### [What the exercise asks]
Print the data exactly as written, but leave out each picture.
───── The records
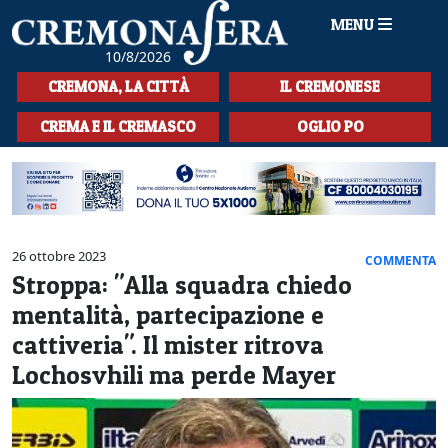
MENU
10/8/2026
HOME
CREMONA, LA CITTÀ
IL CREMONESE
CRONACA
CREMA E IL CREMASCO
OGLIO PO
SPORT
LA MUSICA
CULTURA
26 ottobre 2023
COMMENTA
Stroppa: "Alla squadra chiedo
LA STORIA
mentalità, partecipazione e
SPETTACOLI
cattiveria". Il mister ritrova
Lochosvhili ma perde Mayer
L'EDITORIALE
SEZIONI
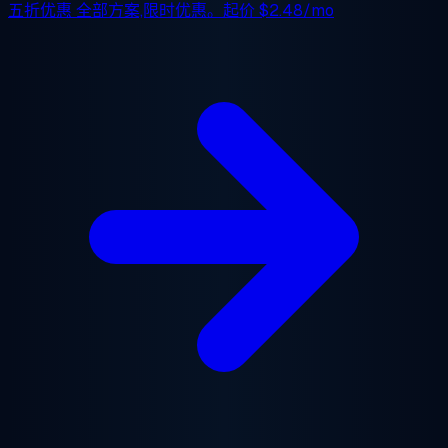
五折优惠
全部方案,限时优惠。起价
$2.48/mo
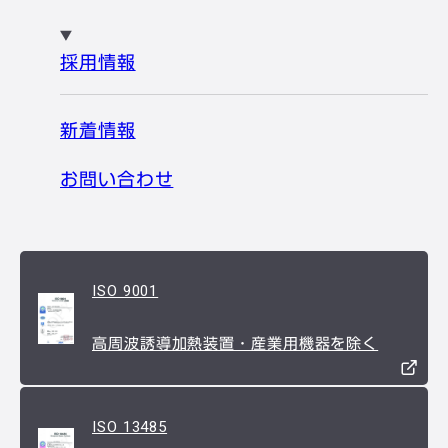
採用情報
新着情報
お問い合わせ
ISO 9001
高周波誘導加熱装置・産業用機器を除く
ISO 13485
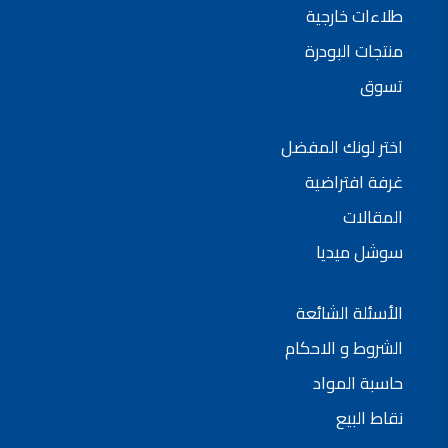
طلاءات خارجية
منتجات البودرة
تسوق
اختر لونك المفضل
غرفة افتراضية
المقالات
سوشل ميديا
الأسئلة الشائعة
الشروط و الاحكام
حاسبة المواد
نقاط البيع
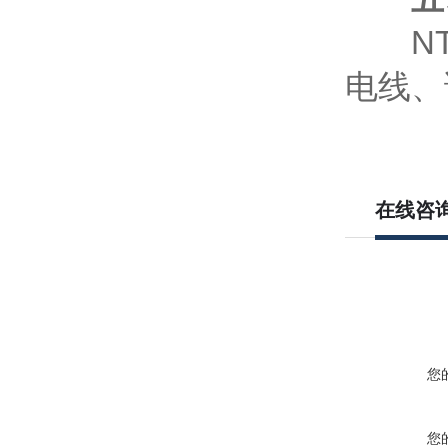
NT6
电线、
在线咨
您
您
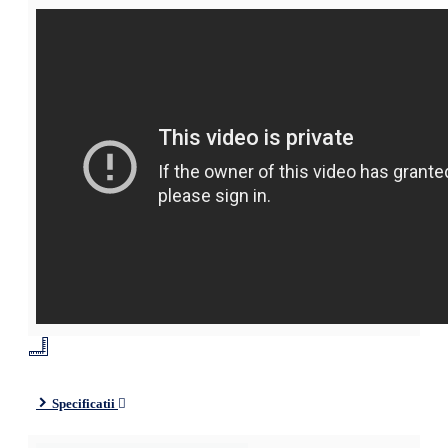
Specificatii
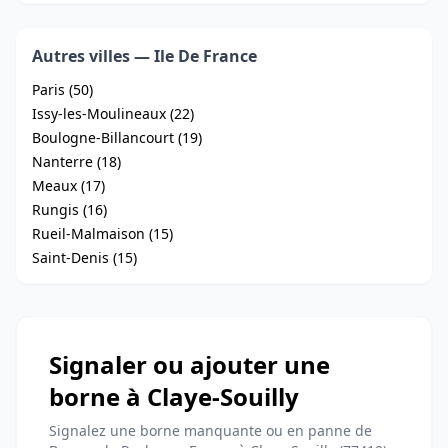
Autres villes — Ile De France
Paris (50)
Issy-les-Moulineaux (22)
Boulogne-Billancourt (19)
Nanterre (18)
Meaux (17)
Rungis (16)
Rueil-Malmaison (15)
Saint-Denis (15)
Signaler ou ajouter une
borne à Claye-Souilly
Signalez une borne manquante ou en panne de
──────────
### [Your solution]
MENU
10/8/2026
HOME
CREMONA, LA CITTÀ
IL CREMONESE
CRONACA
CREMA E IL CREMASCO
OGLIO PO
SPORT
LA MUSICA
CULTURA
26 ottobre 2023
COMMENTA
Stroppa: "Alla squadra chiedo
LA STORIA
mentalità, partecipazione e
SPETTACOLI
cattiveria". Il mister ritrova
Lochosvhili ma perde Mayer
L'EDITORIALE
SEZIONI
五折优惠
全部方案,限时优惠。起价
$2.48/mo
採用情報
新着情報
お問い合わせ
ISO 9001
高周波誘導加熱装置・産業用機器を除く
ISO 13485
طلاءات خارجية
منتجات البودرة
تسوق
اختر لونك المفضل
غرفة افتراضية
المقالات
سوشل ميديا
الأسئلة الشائعة
الشروط و الاحكام
حاسبة المواد
نقاط البيع
NT6
电线、
在线咨
您
您
Specificatii
Autres villes — Ile De France
Paris (50)
Issy-les-Moulineaux (22)
Boulogne-Billancourt (19)
Nanterre (18)
Meaux (17)
Rungis (16)
Rueil-Malmaison (15)
Saint-Denis (15)
Signaler ou ajouter une
borne à Claye-Souilly
Signalez une borne manquante ou en panne de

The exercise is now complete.